*** Opening EXERCISE DATA ***

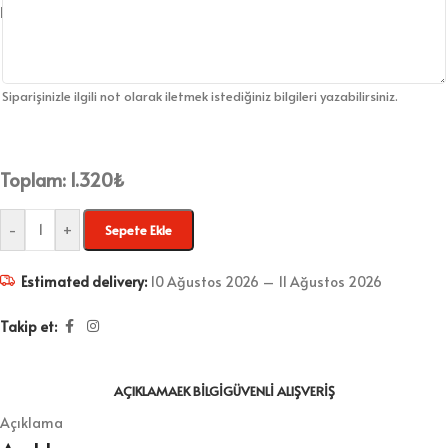
Siparişinizle ilgili not olarak iletmek istediğiniz bilgileri yazabilirsiniz.
Toplam:
1.320
₺
-
+
Sepete Ekle
Estimated delivery:
10 Ağustos 2026 – 11 Ağustos 2026
Takip et:
AÇIKLAMA
EK BILGI
GÜVENLI ALIŞVERIŞ
Açıklama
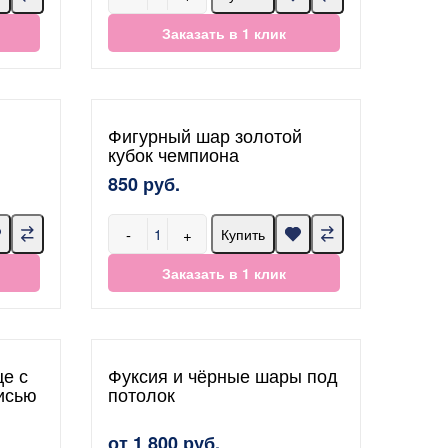
Заказать в 1 клик
Фигурный шар золотой
кубок чемпиона
850 руб.
-
+
Купить
Заказать в 1 клик
е с
Фуксия и чёрные шары под
исью
потолок
от 1 800 руб.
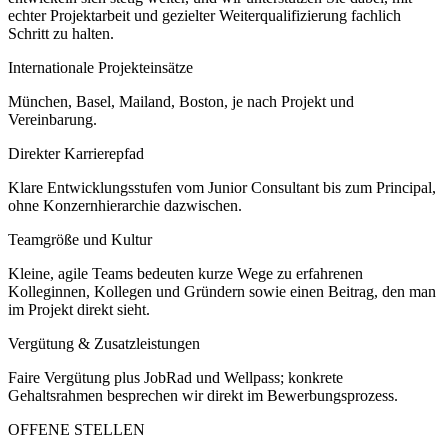
echter Projektarbeit und gezielter Weiterqualifizierung fachlich
Schritt zu halten.
Internationale Projekteinsätze
München, Basel, Mailand, Boston, je nach Projekt und
Vereinbarung.
Direkter Karrierepfad
Klare Entwicklungsstufen vom Junior Consultant bis zum Principal,
ohne Konzernhierarchie dazwischen.
Teamgröße und Kultur
Kleine, agile Teams bedeuten kurze Wege zu erfahrenen
Kolleginnen, Kollegen und Gründern sowie einen Beitrag, den man
im Projekt direkt sieht.
Vergütung & Zusatzleistungen
Faire Vergütung plus JobRad und Wellpass; konkrete
Gehaltsrahmen besprechen wir direkt im Bewerbungsprozess.
OFFENE STELLEN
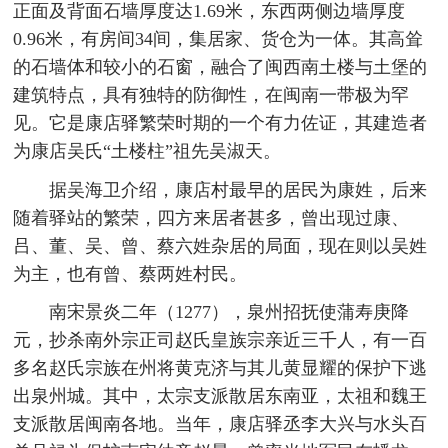
正面及背面石墙厚度达1.69米，东西两侧边墙厚度
0.96米，有房间34间，集居家、货仓为一体。其高耸
的石墙体和较小的石窗，融合了闽西南土楼与土堡的
建筑特点，具有独特的防御性，在闽南一带极为罕
见。它是康店驿繁荣时期的一个有力佐证，其建造者
为康店吴氏“土楼柱”祖先吴淑天。
据吴海卫介绍，康店村最早的居民为康姓，后来
随着驿站的繁荣，四方来居者甚多，曾出现过康、
吕、董、吴、曾、蔡六姓杂居的局面，现在则以吴姓
为主，也有曾、蔡两姓村民。
南宋景炎二年（1277），泉州招抚使蒲寿庚降
元，抄杀南外宗正司赵氏皇族宗亲近三千人，有一百
多名赵氏宗族在州将黄克济与其儿黄显耀的保护下逃
出泉州城。其中，太宗支派散居东南亚，太祖和魏王
支派散居闽南各地。当年，康店驿丞李大兴与水头百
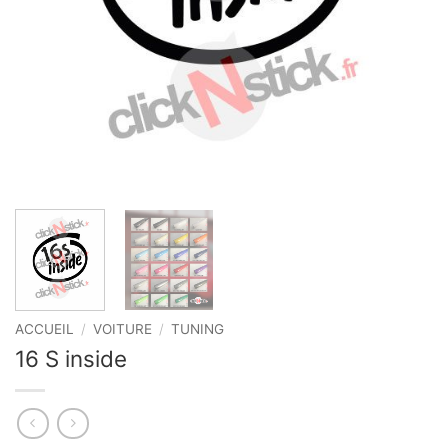
ACCUEIL
/
VOITURE
/
TUNING
16 S inside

*** Closing EXERCISE DATA ***

ACTION ITEM -> For the string "Vergütung", filter the data and copy out each line where it occurs.

SOLVED EXERCISE ->
Vergütung & Zusatzleistungen
Faire Vergütung plus JobRad und Wellpass; konkrete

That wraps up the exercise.